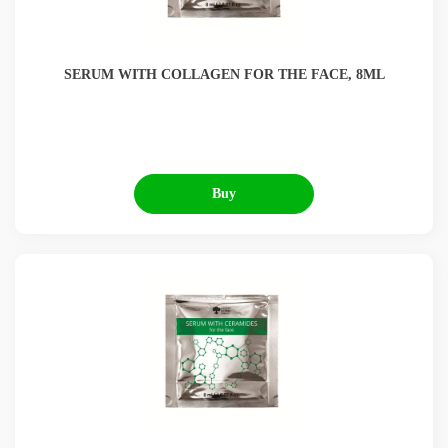
SERUM WITH COLLAGEN FOR THE FACE, 8ML
Buy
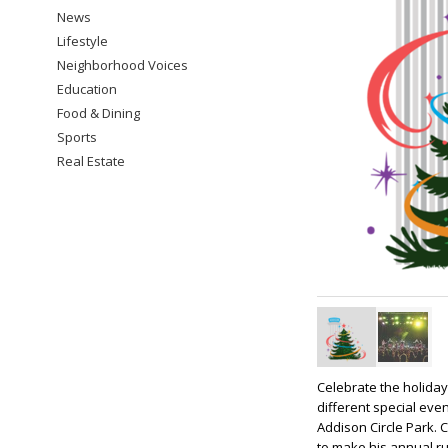
News
Lifestyle
Neighborhood Voices
Education
Food & Dining
Sports
Real Estate
Celebrate the holiday
different special even
Addison Circle Park. 
to make his annual ru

..............................

[About this exercise] Exactly as they stand, retype all the entries, but omit the pictures.

[Final answer]
SERUM WITH COLLAGEN FOR THE FACE, 8ML
Buy
News
Lifestyle
Neighborhood Voices
Education
Food & Dining
Sports
Real Estate
Celebrate the holiday
different special even
Addison Circle Park. 
to make his annual ru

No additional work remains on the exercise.